Lio Messi, en estos últimos años, evidencia un síndrome complejo de trastorno de identidad disociativo. Los psicólogos, cuando le explican al paciente se refieren a esta condición como la de la personalidad múltiple.
Ya no se sabe quién es este argentino. En las Copas América 2015 y 2016, con rotundos descalabros, se suponía que no le quedaba nada.
Luego del fracaso de su nación en el Mundial de Rusia 2018 se creía que había enterrado las habilidades. Pero ahora emerge esta crisálida pequeña en la Copa América Estados Unidos 2004 y vuelve a coger vigor y genialidad.
Ya no es el mismo Messi del Súper Barza, yerra algunos pases, pero aún acapara la pelota y controla la circulación vehicular donde se para. En la victoria de Argentina contra Canadá volvió a brillar igual que hace 20 años.
¿Pero qué ha pasado con Messi en estos últimos tiempos?
Ya no se sabe si es un anciano de la pelota que arrastra los botines, con un paso irregular por el Paris Saint Germain, o si es capaz de cargar con todo el país para ganar su primera Copa del Mundo en Qatar 2022.
Diego Maradona lo había superado precisamente en eso, en alcanzar la gloria máxima, el más alto techo del futbol cuando conquistó México 86.
Ganar el trofeo máximo de la FIFA es alcanzar el extremo del más allá, donde no queda nada por subir, la cima del Monte Everest, llegar al fondo de la Fosa las Marianas.
Había una frustración de Lio, que también cargaba el pesado 10 en el dorsal, como El Pelusa, y que siempre estuvo muy por encima de todos sus compañeros seleccionados.
Messi no podía hacer que lo acompañaran en el tren bala, donde todos iban colgados de su cabús. Se veía una decadencia en lo que Valdano llamaba el Messi crepuscular, que no había conseguido que la absoluta albiceleste se adaptara a su ritmo.
Porque de eso se trataba, que todos los alcanzaran, sin que él tuviera que soltar el acelerador. Se va de París y recala en el Inter de Miami en la liga de Estados Unidos, la millonaria MLS que, como se sabe, sirve para confeccionar ataúdes de cedro con manijas de plata donde finalmente descansará la carrera del estelar.
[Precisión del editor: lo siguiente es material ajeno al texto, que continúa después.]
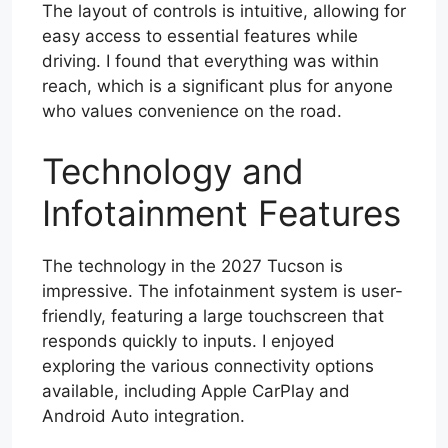
The layout of controls is intuitive, allowing for
easy access to essential features while
driving. I found that everything was within
reach, which is a significant plus for anyone
who values convenience on the road.
Technology and
Infotainment Features
The technology in the 2027 Tucson is
impressive. The infotainment system is user-
friendly, featuring a large touchscreen that
responds quickly to inputs. I enjoyed
exploring the various connectivity options
available, including Apple CarPlay and
Android Auto integration.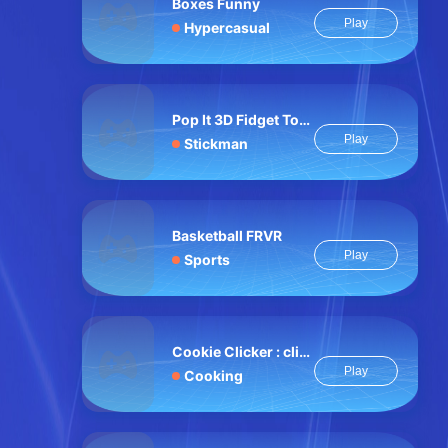
Boxes Funny
Play
Hypercasual
Pop It 3D Fidget Toy Maker
Play
Stickman
Basketball FRVR
Play
Sports
Cookie Clicker : clicker games
Play
Cooking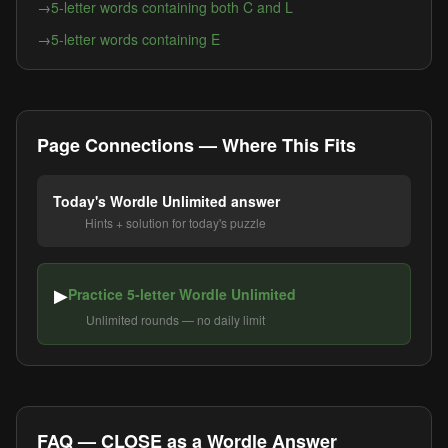
→
5-letter words containing both C and L
→
5-letter words containing E
Page Connections — Where This Fits
Today's Wordle Unlimited answer
Hints + solution for today's puzzle
▶
Practice 5-letter Wordle Unlimited
Unlimited rounds — no daily limit
FAQ — CLOSE as a Wordle Answer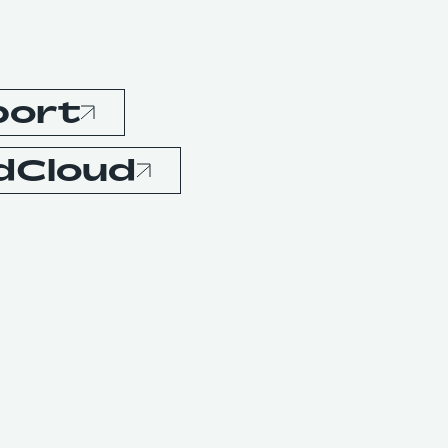
port
dCloud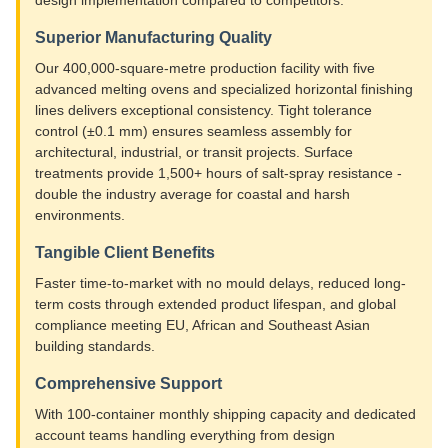
Superior Manufacturing Quality
Our 400,000-square-metre production facility with five
advanced melting ovens and specialized horizontal finishing
lines delivers exceptional consistency. Tight tolerance
control (±0.1 mm) ensures seamless assembly for
architectural, industrial, or transit projects. Surface
treatments provide 1,500+ hours of salt-spray resistance -
double the industry average for coastal and harsh
environments.
Tangible Client Benefits
Faster time-to-market with no mould delays, reduced long-
term costs through extended product lifespan, and global
compliance meeting EU, African and Southeast Asian
building standards.
Comprehensive Support
With 100-container monthly shipping capacity and dedicated
account teams handling everything from design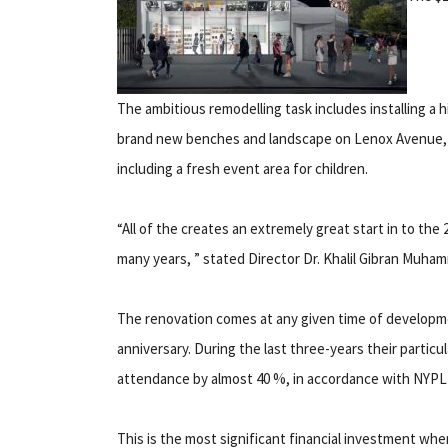
The ambitious remodelling task includes installing a 
brand new benches and landscape on Lenox Avenue, 
including a fresh event area for children.
“All of the creates an extremely great start in to th
many years, ” stated Director Dr. Khalil Gibran Muha
The renovation comes at any given time of development
anniversary. During the last three-years their parti
attendance by almost 40 %, in accordance with NYPL
This is the most significant financial investment whe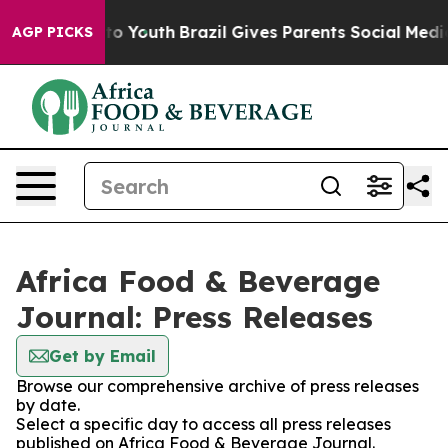
ate Harms to Youth
Brazil Gives Parents Social Media Co
AGP PICKS
Africa Food & Beverage
Journal: Press Releases
Get by Email
Browse our comprehensive archive of press releases
by date.
Select a specific day to access all press releases
published on Africa Food & Beverage Journal.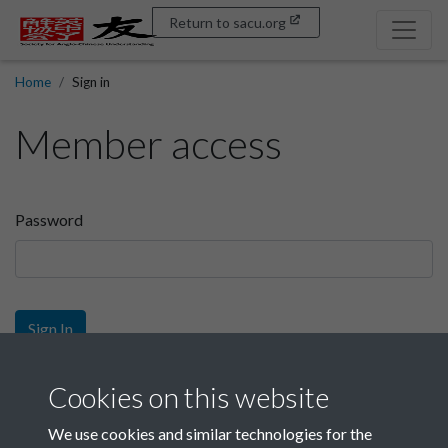
Return to sacu.org
Home
Sign in
Member access
Password
Sign In
Sign up
Cookies on this website
We use cookies and similar technologies for the
Get free access as a SACU member.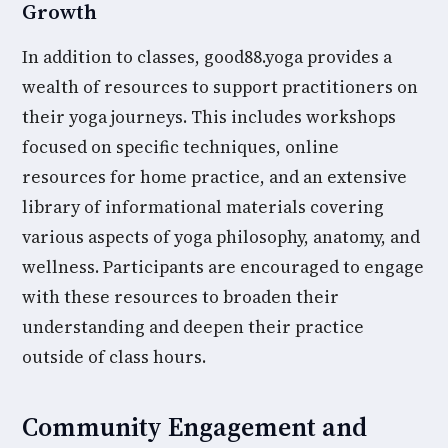
Growth
In addition to classes, good88.yoga provides a
wealth of resources to support practitioners on
their yoga journeys. This includes workshops
focused on specific techniques, online
resources for home practice, and an extensive
library of informational materials covering
various aspects of yoga philosophy, anatomy, and
wellness. Participants are encouraged to engage
with these resources to broaden their
understanding and deepen their practice
outside of class hours.
Community Engagement and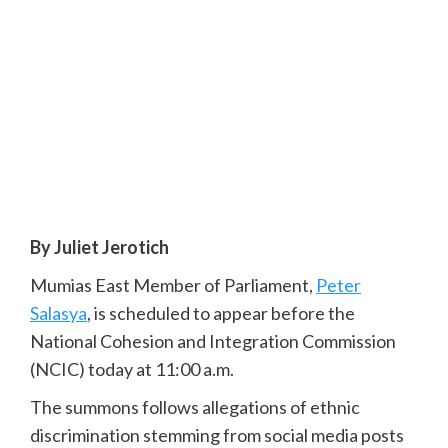
By Juliet Jerotich
Mumias East Member of Parliament,
Peter
Salasya
, is scheduled to appear before the
National Cohesion and Integration Commission
(NCIC) today at 11:00 a.m.
The summons follows allegations of ethnic
discrimination stemming from social media posts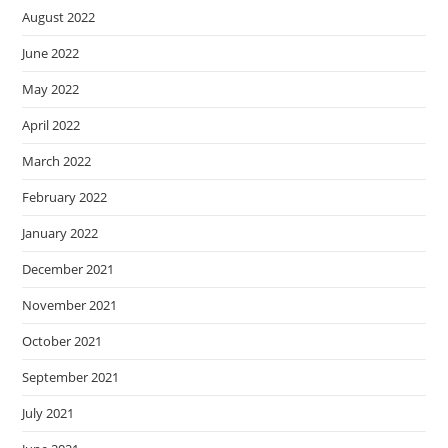
August 2022
June 2022
May 2022
April 2022
March 2022
February 2022
January 2022
December 2021
November 2021
October 2021
September 2021
July 2021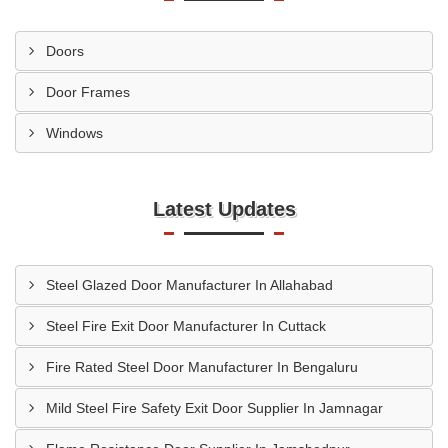
Doors
Door Frames
Windows
Latest Updates
Steel Glazed Door Manufacturer In Allahabad
Steel Fire Exit Door Manufacturer In Cuttack
Fire Rated Steel Door Manufacturer In Bengaluru
Mild Steel Fire Safety Exit Door Supplier In Jamnagar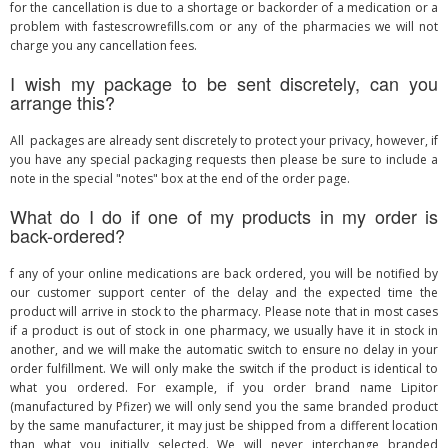
for the cancellation is due to a shortage or backorder of a medication or a
problem with fastescrowrefills.com or any of the pharmacies we will not
charge you any cancellation fees.
I wish my package to be sent discretely, can you
arrange this?
All packages are already sent discretely to protect your privacy, however, if
you have any special packaging requests then please be sure to include a
note in the special "notes" box at the end of the order page.
What do I do if one of my products in my order is
back-ordered?
f any of your online medications are back ordered, you will be notified by
our customer support center of the delay and the expected time the
product will arrive in stock to the pharmacy. Please note that in most cases
if a product is out of stock in one pharmacy, we usually have it in stock in
another, and we will make the automatic switch to ensure no delay in your
order fulfillment. We will only make the switch if the product is identical to
what you ordered. For example, if you order brand name Lipitor
(manufactured by Pfizer) we will only send you the same branded product
by the same manufacturer, it may just be shipped from a different location
than what you initially selected. We will never interchange branded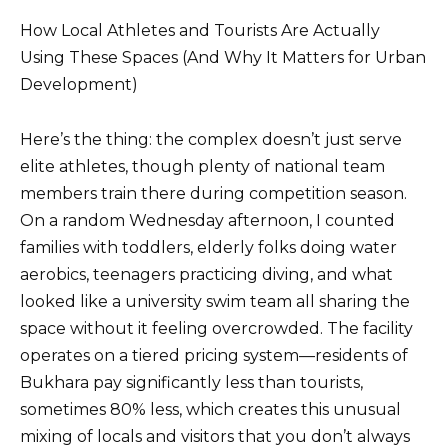
How Local Athletes and Tourists Are Actually
Using These Spaces (And Why It Matters for Urban
Development)
Here’s the thing: the complex doesn’t just serve
elite athletes, though plenty of national team
members train there during competition season.
On a random Wednesday afternoon, I counted
families with toddlers, elderly folks doing water
aerobics, teenagers practicing diving, and what
looked like a university swim team all sharing the
space without it feeling overcrowded. The facility
operates on a tiered pricing system—residents of
Bukhara pay significantly less than tourists,
sometimes 80% less, which creates this unusual
mixing of locals and visitors that you don’t always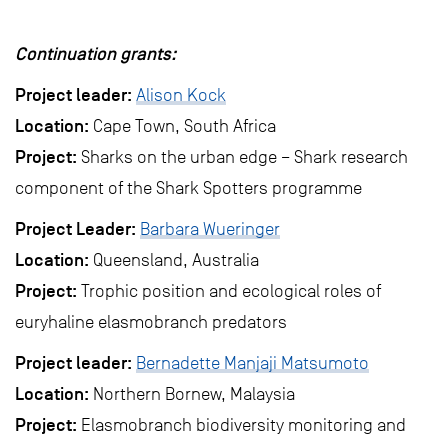
Continuation grants:
Project leader:
Alison Kock
Location:
Cape Town, South Africa
Project:
Sharks on the urban edge – Shark research
component of the Shark Spotters programme
Project Leader:
Barbara Wueringer
Location:
Queensland, Australia
Project:
Trophic position and ecological roles of
euryhaline elasmobranch predators
Project leader:
Bernadette Manjaji Matsumoto
Location:
Northern Bornew, Malaysia
Project:
Elasmobranch biodiversity monitoring and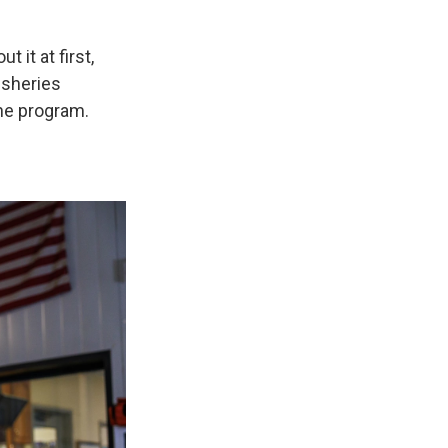
 it at first,
fisheries
he program.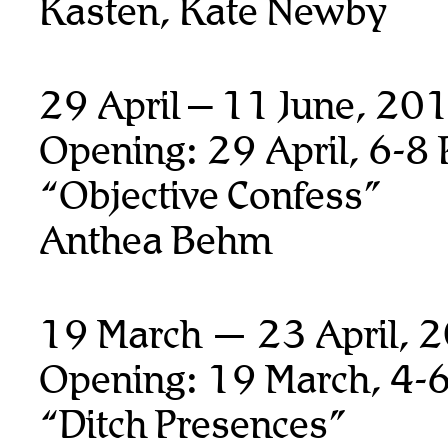
Kasten, Kate Newby
29 April – 11 June, 20
Opening: 29 April, 6-8
“Objective Confess”
Anthea Behm
19 March — 23 April, 
Opening: 19 March, 4-
“Ditch Presences”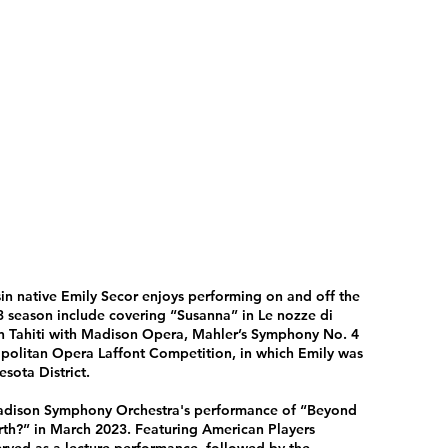
sin native Emily Secor enjoys performing on and off the
 season include covering “Susanna” in Le nozze di
 in Tahiti with Madison Opera, Mahler’s Symphony No. 4
politan Opera Laffont Competition, in which Emily was
sota District.
 Madison Symphony Orchestra's performance of “Beyond
th?” in March 2023. Featuring American Players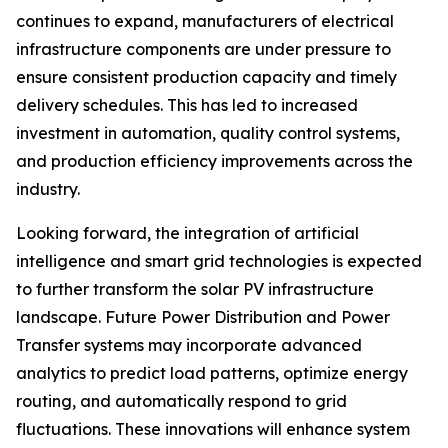
continues to expand, manufacturers of electrical
infrastructure components are under pressure to
ensure consistent production capacity and timely
delivery schedules. This has led to increased
investment in automation, quality control systems,
and production efficiency improvements across the
industry.
Looking forward, the integration of artificial
intelligence and smart grid technologies is expected
to further transform the solar PV infrastructure
landscape. Future Power Distribution and Power
Transfer systems may incorporate advanced
analytics to predict load patterns, optimize energy
routing, and automatically respond to grid
fluctuations. These innovations will enhance system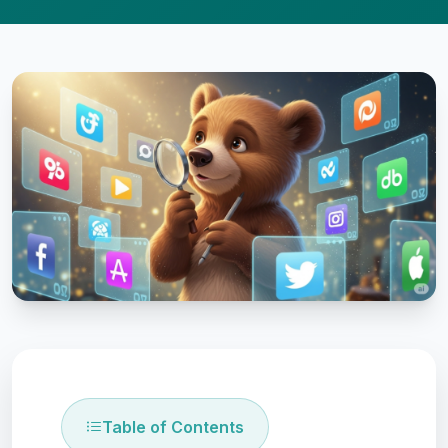
Table of Contents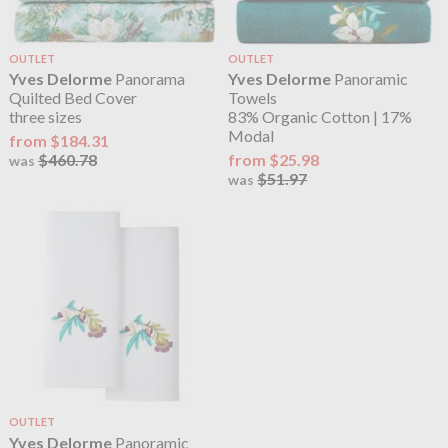
OUTLET
OUTLET
Yves Delorme
Panorama
Yves Delorme
Panoramic
Quilted Bed Cover
Towels
three sizes
83% Organic Cotton | 17%
Modal
from $184.31
$460.78
from $25.98
was
$51.97
was
OUTLET
Yves Delorme
Panoramic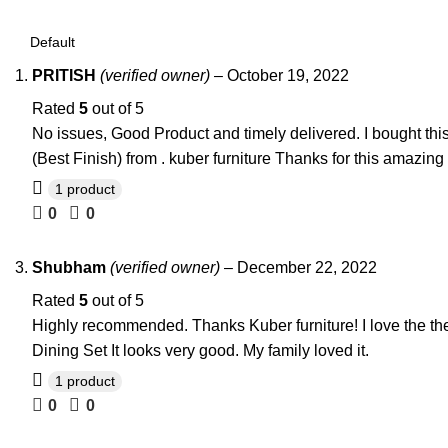
PRITISH
(verified owner)
–
October 19, 2022
Rated
5
out of 5
No issues, Good Product and timely delivered. I bought th
(Best Finish) from . kuber furniture Thanks for this amazing
1 product
0
0
Shubham
(verified owner)
–
December 22, 2022
Rated
5
out of 5
Highly recommended. Thanks Kuber furniture! I love the the
Dining Set It looks very good. My family loved it.
1 product
0
0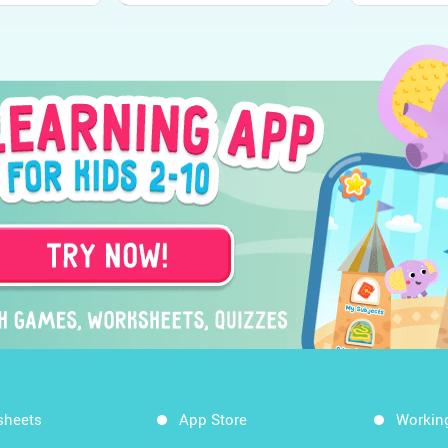
sheets
App Store
Workin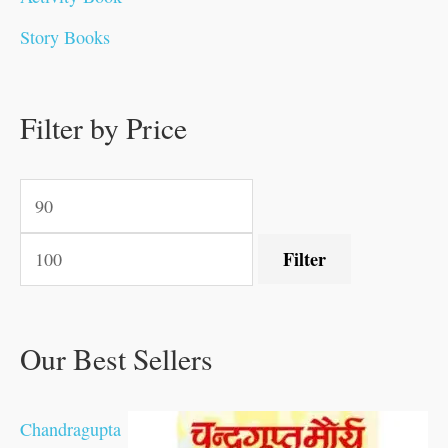
0
.
.
.
.
0
0
0
0
0
Story Books
.
0
0
0
0
0
.
.
.
.
0
0
0
0
0
.
Filter by Price
0
.
.
.
.
.
Filter
Our Best Sellers
Chandragupta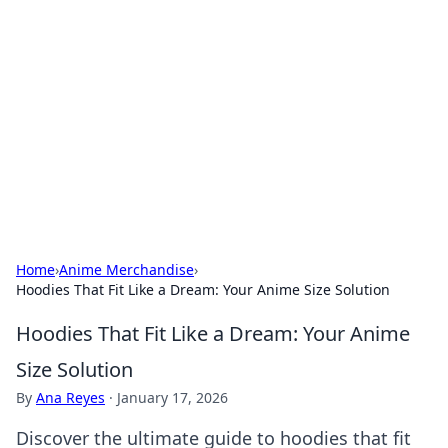
Caribbean Business Insights
Exploring the vibrant business landscape of the
Caribbean.
Home
›
Anime Merchandise
›
Hoodies That Fit Like a Dream: Your Anime Size Solution
Hoodies That Fit Like a Dream: Your Anime
Size Solution
By
Ana Reyes
·
January 17, 2026
Discover the ultimate guide to hoodies that fit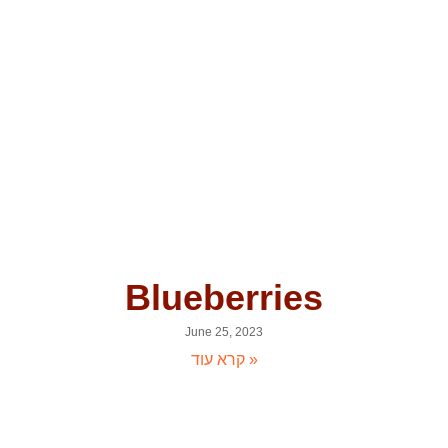
Blueberries
June 25, 2023
קרא עוד »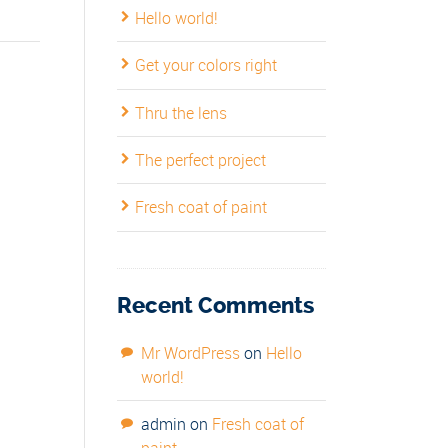
Hello world!
Get your colors right
Thru the lens
The perfect project
Fresh coat of paint
Recent Comments
Mr WordPress
on
Hello
world!
admin
on
Fresh coat of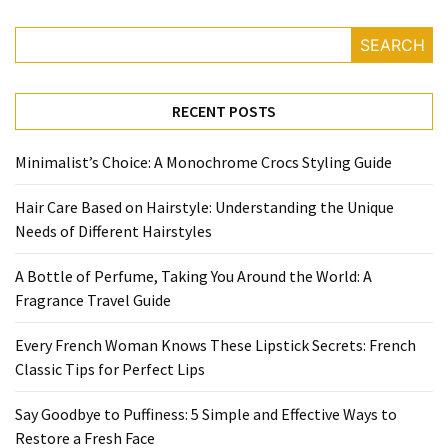
to
Puffiness:
SEARCH
5
Simple
and
RECENT POSTS
Effective
Ways
Minimalist’s Choice: A Monochrome Crocs Styling Guide
to
Restore
Hair Care Based on Hairstyle: Understanding the Unique
a
Needs of Different Hairstyles
Fresh
Face
A Bottle of Perfume, Taking You Around the World: A
Fragrance Travel Guide
MOST
Every French Woman Knows These Lipstick Secrets: French
USED
Classic Tips for Perfect Lips
CATEGORIES
Say Goodbye to Puffiness: 5 Simple and Effective Ways to
FRAGRANCE
Restore a Fresh Face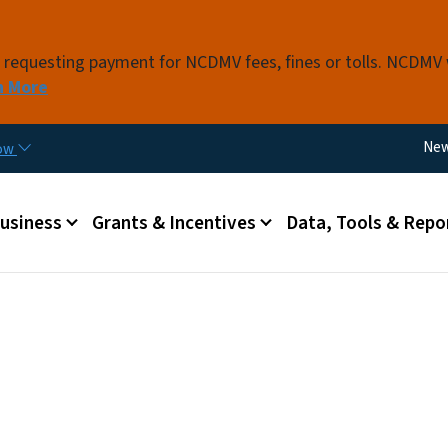
Skip to main content
s requesting payment for NCDMV fees, fines or tolls. NCDMV
n More
Util
Ne
now
 menu
Business
Grants & Incentives
Data, Tools & Repo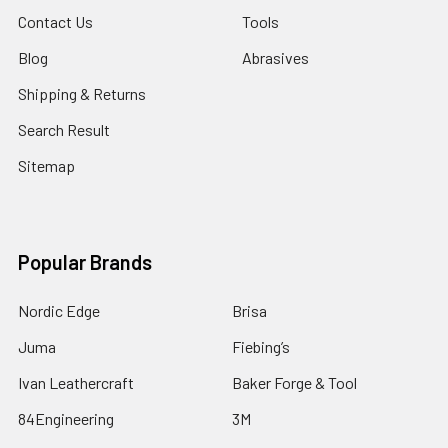
Contact Us
Tools
Blog
Abrasives
Shipping & Returns
Search Result
Sitemap
Popular Brands
Nordic Edge
Brisa
Juma
Fiebing’s
Ivan Leathercraft
Baker Forge & Tool
84Engineering
3M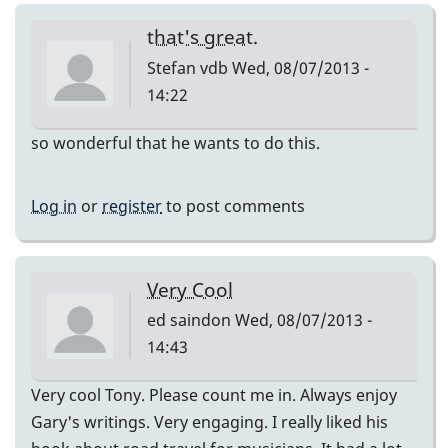
that's great.
Stefan vdb
Wed, 08/07/2013 -
14:22
so wonderful that he wants to do this.
Log in
or
register
to post comments
Very Cool
ed saindon
Wed, 08/07/2013 -
14:43
Very cool Tony. Please count me in. Always enjoy
Gary's writings. Very engaging. I really liked his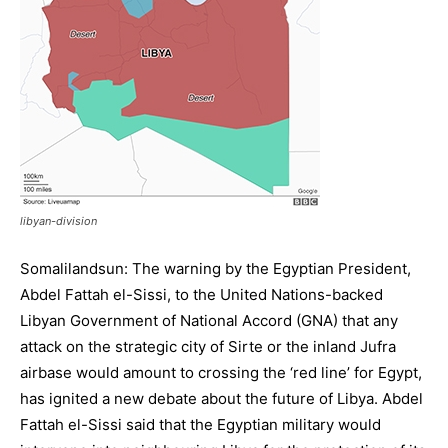
libyan-division
Somalilandsun: The warning by the Egyptian President,
Abdel Fattah el-Sissi, to the United Nations-backed
Libyan Government of National Accord (GNA) that any
attack on the strategic city of Sirte or the inland Jufra
airbase would amount to crossing the ‘red line’ for Egypt,
has ignited a new debate about the future of Libya. Abdel
Fattah el-Sissi said that the Egyptian military would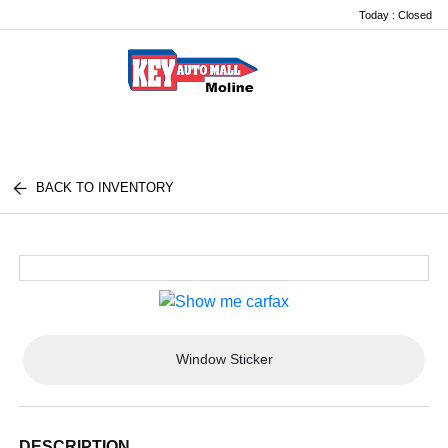
Today : Closed
Menu
BACK TO INVENTORY
Window Sticker
DESCRIPTION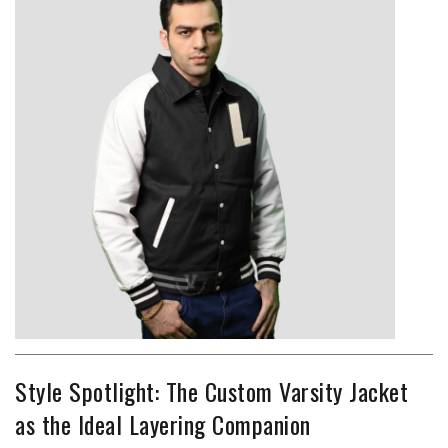
Style Spotlight: The Custom Varsity Jacket
as the Ideal Layering Companion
Pero le sucede lo mismo que a Pelé que encontró su trono dorado en los 80, en el Cosmos de New York, donde era jugador y casi técnico en la cancha, bailando a otros jugadores que estaban a años luz de su nivel.
Messi en la tierra de los huracanas, con el freno de mano puesto, trota y da pases, y es todo lo que puede hacer con un nivel de mediano a bajo, como el de los rosados. Su deterioro era temporal, según verificamos, quizás una ilusión óptica, una refracción frente a un cristal cóncavo que necesitaba mejor graduación.
Porque ahora regresa Messi de otra forma, pero siendo el mismo. Se ducha quitándose la costra de sus 36 años y se seca para quedar de 25, casi con acné. Y nada cambia con la albi de ahora.
Todos se la dan a La Pulga, porque saben que hará lo correcto. Di María sigue todavía en excelente forma, lo mismo que el joven Álvarez, o De Paul, Mac Allister y Acuña. Y no es que no sean buenos los coequiperos, qué va, son cracks integrados a las mejores ligas del orbe.
Lo que pasa es que hay una dependencia de ese tipo de estatura baja que no falla nunca, por más que esté listo para sentarse en la mecedora a contar sus hazañas a las futuras generaciones. Una vez más Lionel Andrés Messi Cuccitini se transforma.
Pero sus actuaciones no son el canto agónico del cisne. Por el contrario, son la voz poderosa de un supernova que no suelta el cetro y va, una vez más, por la gloria en la justa continental donde, desde ahora, todos los jugadores de todas las naciones concitadas se han rendido maravillados por su irreductible grandeza.